The "we don't remember what we told the reporters"/"denied as a matter of law" line means nothing more than they refuse to admit they said those things. I think Ed is exaggerating slightly comparing "denied as a matter of law" to "I'm just saying"; in this context, the phrase means "we're not affirmatively saying you're wrong--that would be 'denied as a matter of fact'--but we're also not going to admit what the Plaintiffs allege on this point." That means the Plaintiffs have to provide evidence if they wish to establish those statements (and, well, it sure looks like they can)--and yet it isn't a flat denial that would put the defense or their counsel in danger of court sanctions.

No, BobApril, this isn't hearsay, because (at least according to the Plaintiffs) those statements are admissions by party-opponents (see http://tinyurl.com/yrvuwy ) that are specifically excluded from the definition of hearsay. Though I have to agree with you that judges on Law & Order occasionally do throw out admissions like those as "hearsay," real-life law be damned, when Dick Wolf needs to throw a plot obstacle in Jack McCoy's path.

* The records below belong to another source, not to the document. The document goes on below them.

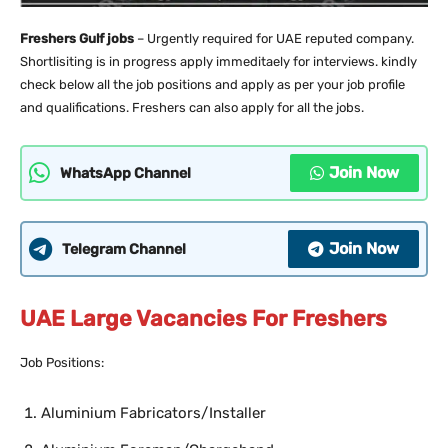
Freshers Gulf jobs
– Urgently required for UAE reputed company.
Shortlisiting is in progress apply immeditaely for interviews. kindly
check below all the job positions and apply as per your job profile
and qualifications. Freshers can also apply for all the jobs.
Join Now
WhatsApp Channel
Join Now
Telegram Channel
UAE Large Vacancies For Freshers
Job Positions:
Aluminium Fabricators/Installer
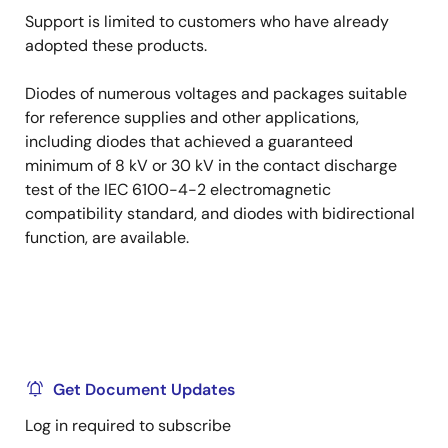
Support is limited to customers who have already
adopted these products.
Diodes of numerous voltages and packages suitable
for reference supplies and other applications,
including diodes that achieved a guaranteed
minimum of 8 kV or 30 kV in the contact discharge
test of the IEC 6100-4-2 electromagnetic
compatibility standard, and diodes with bidirectional
function, are available.
Get Document Updates
Log in required to subscribe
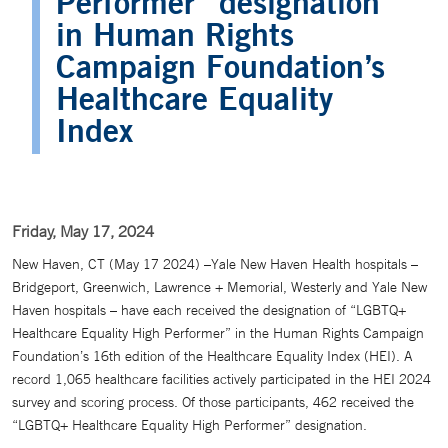
Performer” designation
in Human Rights
Campaign Foundation’s
Healthcare Equality
Index
Friday, May 17, 2024
New Haven, CT (May 17 2024) –Yale New Haven Health hospitals –
Bridgeport, Greenwich, Lawrence + Memorial, Westerly and Yale New
Haven hospitals – have each received the designation of “LGBTQ+
Healthcare Equality High Performer” in the Human Rights Campaign
Foundation’s 16th edition of the Healthcare Equality Index (HEI). A
record 1,065 healthcare facilities actively participated in the HEI 2024
survey and scoring process. Of those participants, 462 received the
“LGBTQ+ Healthcare Equality High Performer” designation.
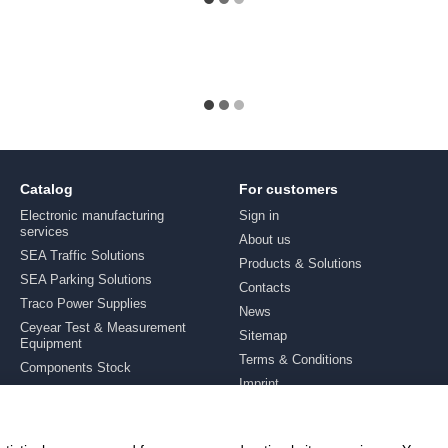
Catalog
For customers
Electronic manufacturing
Sign in
services
About us
SEA Traffic Solutions
Products & Solutions
SEA Parking Solutions
Contacts
Traco Power Supplies
News
Ceyear Test & Measurement
Sitemap
Equipment
Terms & Conditions
Components Stock
Imprint
Brands
Stay connected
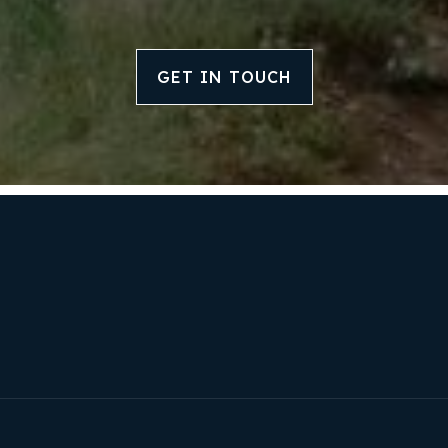
GET IN TOUCH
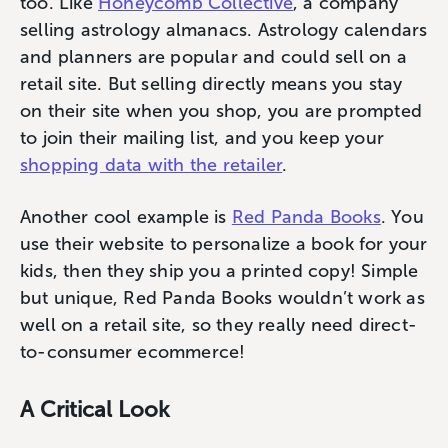
too. Like
Honeycomb Collective
, a company
selling astrology almanacs. Astrology calendars
and planners are popular and could sell on a
retail site. But selling directly means you stay
on their site when you shop, you are prompted
to join their mailing list, and you keep your
shopping data with the retailer
.
Another cool example is
Red Panda Books
. You
use their website to personalize a book for your
kids, then they ship you a printed copy! Simple
but unique, Red Panda Books wouldn’t work as
well on a retail site, so they really need direct-
to-consumer ecommerce!
A Critical Look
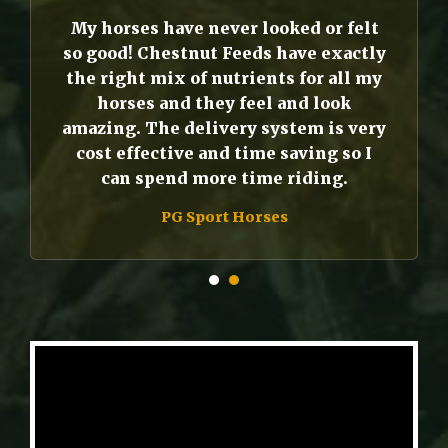
My horses have never looked or felt
so good! Chestnut Feeds have exactly
the right mix of nutrients for all my
horses and they feel and look
amazing. The delivery system is very
cost effective and time saving so I
can spend more time riding.
PG Sport Horses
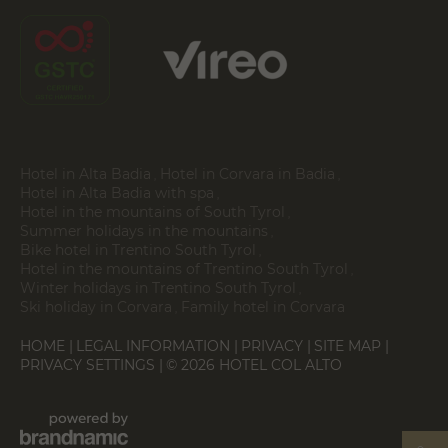
Hotel in Alta Badia
Hotel in Corvara in Badia
Hotel in Alta Badia with spa
Hotel in the mountains of South Tyrol
Summer holidays in the mountains
Bike hotel in Trentino South Tyrol
Hotel in the mountains of Trentino South Tyrol
Winter holidays in Trentino South Tyrol
Ski holiday in Corvara
Family hotel in Corvara
HOME
LEGAL INFORMATION
PRIVACY
SITE MAP
PRIVACY SETTINGS
© 2026 HOTEL COL ALTO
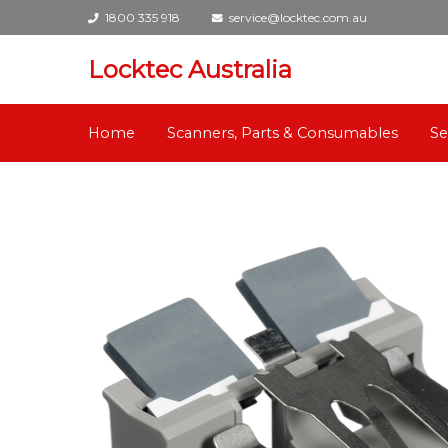
1800 335 918
service@locktec.com.au
Locktec Australia
Home
Scanners, Parts & Consumables
Se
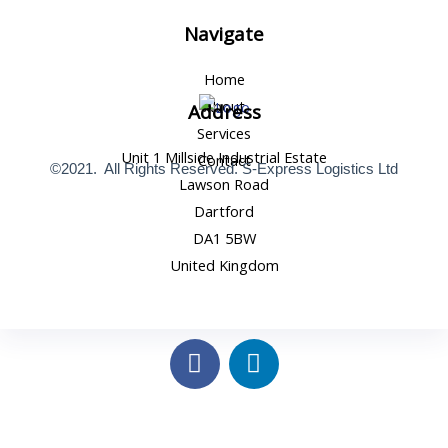
Navigate
Home
About
Address
Services
Unit 1 Millside Industrial Estate
Contact
©2021. All Rights Reserved. S-Express Logistics Ltd
Lawson Road
Dartford
DA1 5BW
United Kingdom
F
L
a
i
c
n
e
k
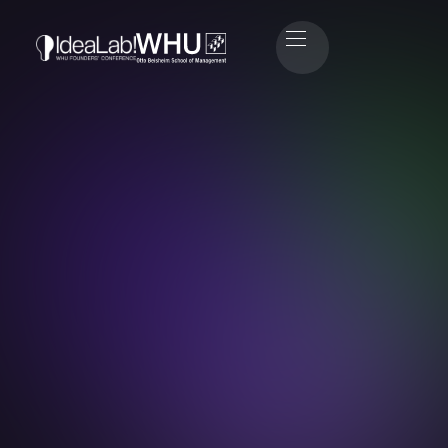
Dr. Tamaz Georgadze
Co-Founder & CEO Raisin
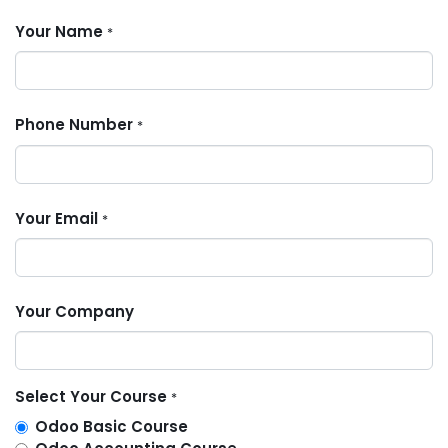
Your Name
*
Phone Number
*
Your Email
*
Your Company
Select Your Course
*
Odoo Basic Course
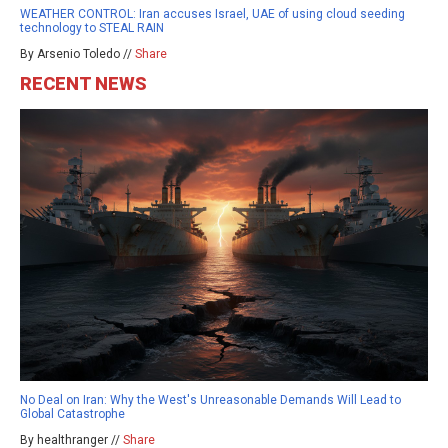
WEATHER CONTROL: Iran accuses Israel, UAE of using cloud seeding
technology to STEAL RAIN
By Arsenio Toledo //
Share
RECENT NEWS
No Deal on Iran: Why the West's Unreasonable Demands Will Lead to
Global Catastrophe
By healthranger //
Share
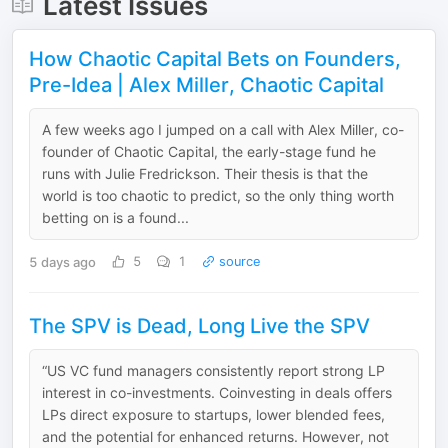
Latest Issues
How Chaotic Capital Bets on Founders,
Pre-Idea | Alex Miller, Chaotic Capital
A few weeks ago I jumped on a call with Alex Miller, co-
founder of Chaotic Capital, the early-stage fund he
runs with Julie Fredrickson. Their thesis is that the
world is too chaotic to predict, so the only thing worth
betting on is a found...
5 days ago
5
1
source
The SPV is Dead, Long Live the SPV
“US VC fund managers consistently report strong LP
interest in co-investments. Coinvesting in deals offers
LPs direct exposure to startups, lower blended fees,
and the potential for enhanced returns. However, not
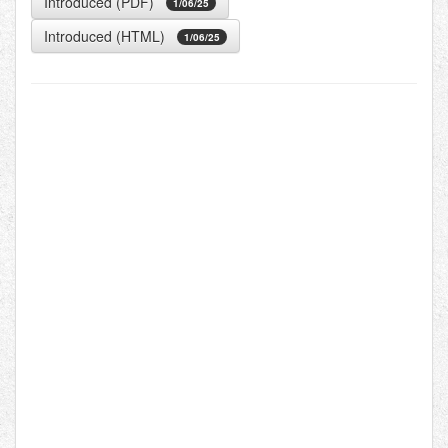
Introduced (PDF)
1/06/25
Introduced (HTML)
1/06/25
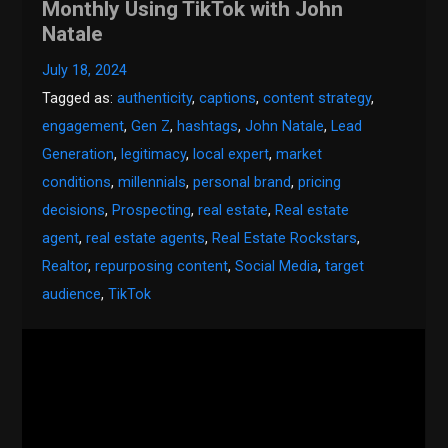
Monthly Using TikTok with John
Natale
July 18, 2024
Tagged as:
authenticity
,
captions
,
content strategy
,
engagement
,
Gen Z
,
hashtags
,
John Natale
,
Lead
Generation
,
legitimacy
,
local expert
,
market
conditions
,
millennials
,
personal brand
,
pricing
decisions
,
Prospecting
,
real estate
,
Real estate
agent
,
real estate agents
,
Real Estate Rockstars
,
Realtor
,
repurposing content
,
Social Media
,
target
audience
,
TikTok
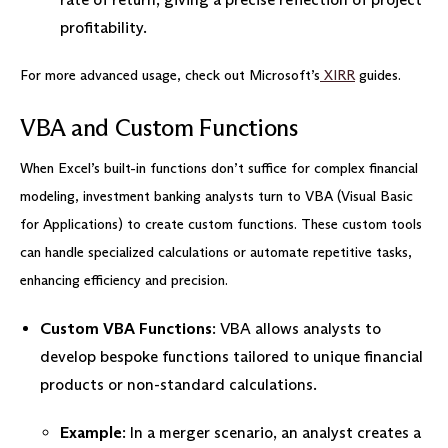
profitability.
For more advanced usage, check out Microsoft’s
XIRR
guides.
VBA and Custom Functions
When Excel’s built-in functions don’t suffice for complex financial
modeling, investment banking analysts turn to VBA (Visual Basic
for Applications) to create custom functions. These custom tools
can handle specialized calculations or automate repetitive tasks,
enhancing efficiency and precision.
Custom VBA Functions
: VBA allows analysts to
develop bespoke functions tailored to unique financial
products or non-standard calculations.
Example
: In a merger scenario, an analyst creates a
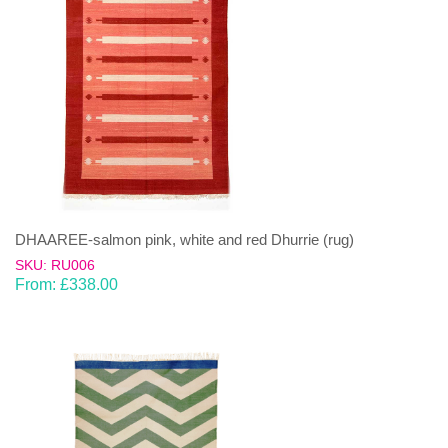
DHAAREE-salmon pink, white and red Dhurrie (rug)
SKU: RU006
From:
£
338.00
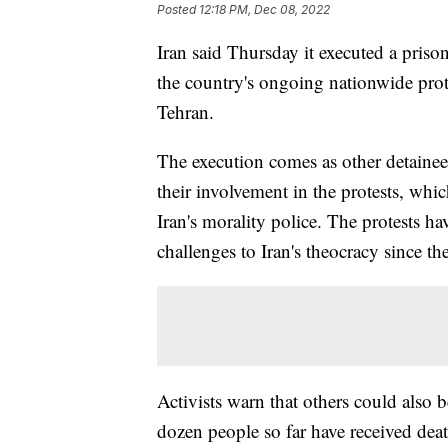
Posted
12:18 PM, Dec 08, 2022
Iran said Thursday it executed a priso
the country's ongoing nationwide prote
Tehran.
The execution comes as other detainees 
their involvement in the protests, whi
Iran's morality police. The protests h
challenges to Iran's theocracy since t
Activists warn that others could also be
dozen people so far have received deat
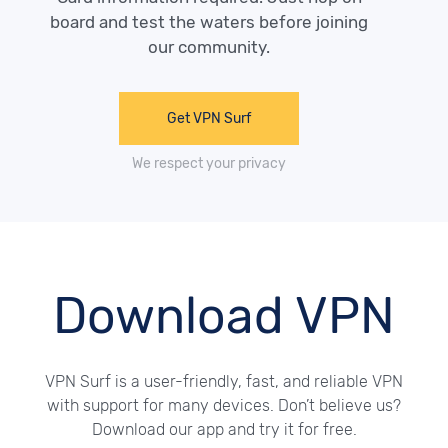
board and test the waters before joining
our community.
Get VPN Surf
We respect your privacy
Download VPN
VPN Surf is a user-friendly, fast, and reliable VPN
with support for many devices. Don’t believe us?
Download our app and try it for free.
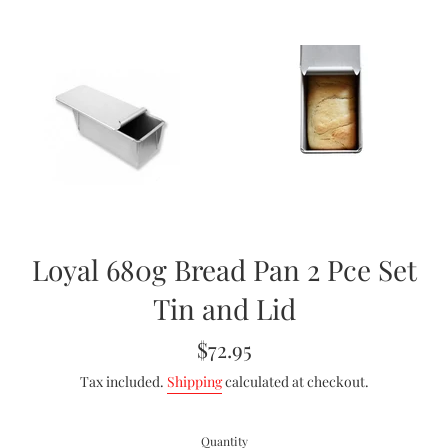
Loyal 680g Bread Pan 2 Pce Set
Tin and Lid
Regular
$72.95
price
Tax included.
Shipping
calculated at checkout.
Quantity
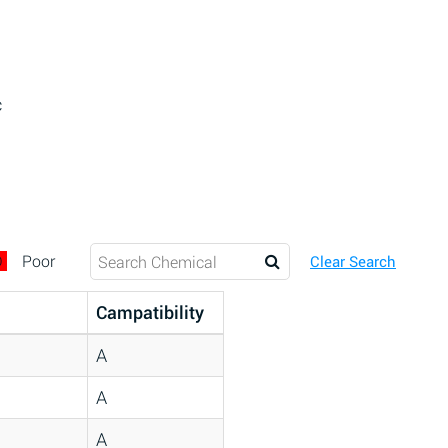
c
D
Poor
Clear Search
Campatibility
A
A
A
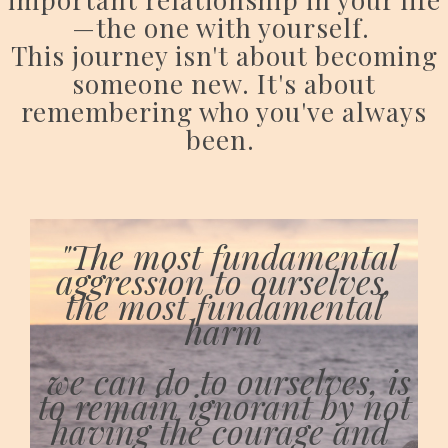
—the one with yourself.
This journey isn't about becoming
someone new. It's about
remembering who you've always
been.
"The most fundamental
aggression to ourselves,
the most fundamental
harm
we can do to ourselves, is
to remain ignorant by not
having the courage and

I can't imagine how the defense is going to wriggle out from under those statements; "I don't recall" is working nicely for Al Gonzalez, but this situation does seem more similar to Buckingham's. Still, it's not rank idiocy for them to force the plaintiffs to call in the reporters to testify that Foreman and Woodall did in fact say that stuff. Even if she thinks her client's defenses are all losers, any competent defense counsel has to take the position (at least initially, in the Answer) that the plaintiff needs to prove its case.


The "unclean hands" bit looks to me like one of the several defenses that counsel routinely throws into an Answer just in case it turns out to be relevant. If you leave any defense like that out, you're generally barred from making it at any point in the litigation--so all incentives are in favor of throwing in at least a passing reference to any defense that you can dream up in your wildest imagination. You can thereafter ignore the argument if it never becomes useful. It's a silly CYA tactic and I agree that it seems totally pointless on the merits of this case, but, well, that's federal litigation.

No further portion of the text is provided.